Colon’s father, Abdullah, who initially encouraged his daughter to join wrestling as a means of self-defense, knows his daughter stands out in a sport that is predominantly male and white.
“Not too many women who are wearing hijab are competing,” he said. “That’s just the reality of the situation, so there’s always a concern that there’s going to draw unwanted attention.”
In Winterville, North Carolina, 14-year-old Zainab Hijawi has broken barriers during her six months of wrestling.

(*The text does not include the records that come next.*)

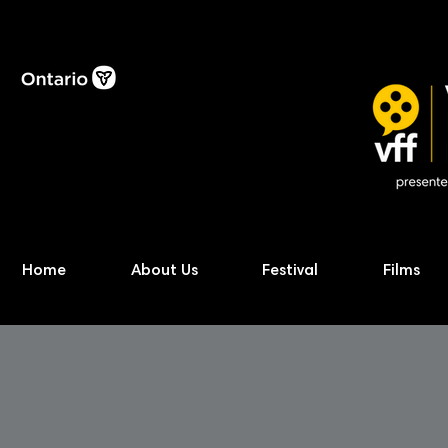
Home
About Us
Festival
Films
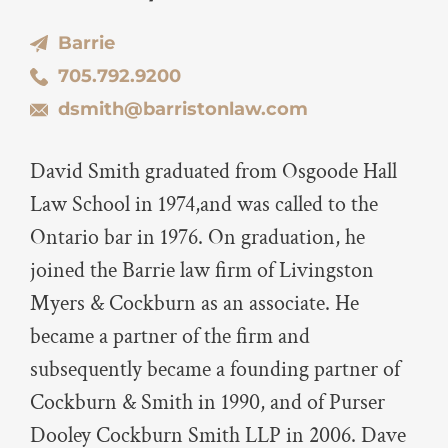
Barrie
705.792.9200
dsmith@barristonlaw.com
David Smith graduated from Osgoode Hall
Law School in 1974,and was called to the
Ontario bar in 1976. On graduation, he
joined the Barrie law firm of Livingston
Myers & Cockburn as an associate. He
became a partner of the firm and
subsequently became a founding partner of
Cockburn & Smith in 1990, and of Purser
Dooley Cockburn Smith LLP in 2006. Dave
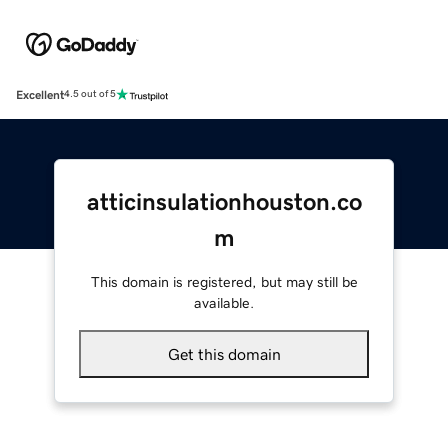
Excellent
4.5 out of 5
atticinsulationhouston.co
m
This domain is registered, but may still be
available.
Get this domain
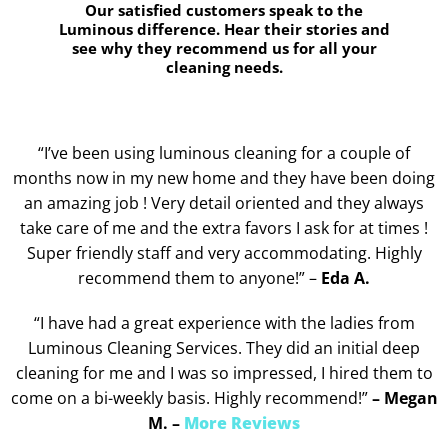
Our satisfied customers speak to the
Luminous difference. Hear their stories and
see why they recommend us for all your
cleaning needs.
“I’ve been using luminous cleaning for a couple of
months now in my new home and they have been doing
an amazing job ! Very detail oriented and they always
take care of me and the extra favors I ask for at times !
Super friendly staff and very accommodating. Highly
recommend them to anyone!” –
Eda A.
“I have had a great experience with the ladies from
Luminous Cleaning Services. They did an initial deep
cleaning for me and I was so impressed, I hired them to
come on a bi-weekly basis. Highly recommend!”
– Megan
M. –
More Reviews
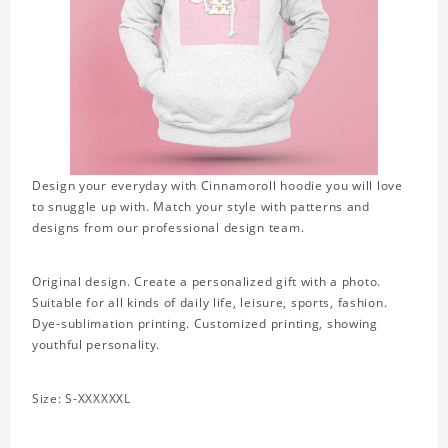
Design your everyday with Cinnamoroll hoodie you will love
to snuggle up with. Match your style with patterns and
designs from our professional design team.
Original design. Create a personalized gift with a photo.
Suitable for all kinds of daily life, leisure, sports, fashion.
Dye-sublimation printing. Customized printing, showing
youthful personality.
Size: S-XXXXXXL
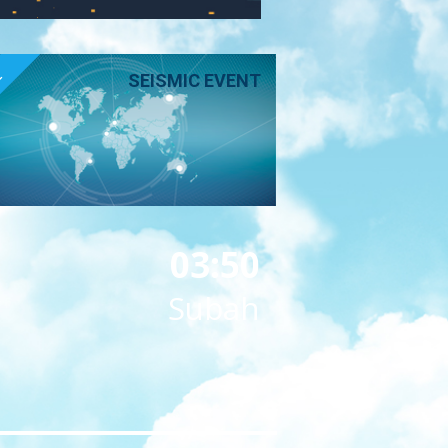
E
SEISMIC EVENT
03:50
Subah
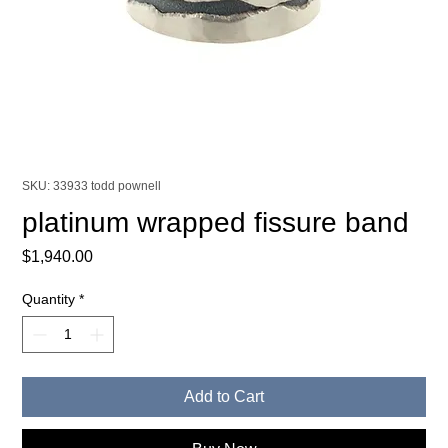
SKU: 33933 todd pownell
platinum wrapped fissure band
Price
$1,940.00
Quantity
*
Add to Cart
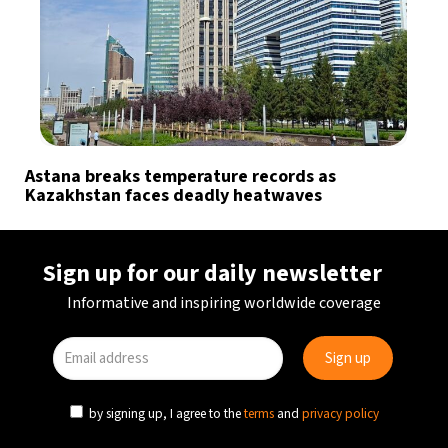
Astana breaks temperature records as
Kazakhstan faces deadly heatwaves
Sign up for our daily newsletter
Informative and inspiring worldwide coverage
by signing up, I agree to the
terms
and
privacy policy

Earlier this year, Hijawi became the first wrestler to compete at the state level while wearing a hijab. She said her teammates and the school have all been supportive, and her coaches are constantly communicating with the state to ensure she can always compete with her hijab and attire without issues. She said people in the stands cheer for her all the time. She’s grateful for the support ― and surprised by it.
“My favorite part of wrestling is the sportsmanship,” she said.
In Oregon, Ibrahim has been at the gym lifting weights, waiting for her teammates to return from Washington so she can get back to the wrestling mat.
She’s hoping for an adjustment to the uniform rules so she can compete next year, and maybe even one day represent the country to which her family immigrated.
At the end of the day, she said, it’s not the clothes that make her a good wrestler.
“We can compete in what we feel comfortable in,” she said. “No one should feel uncomfortable doing something they love.”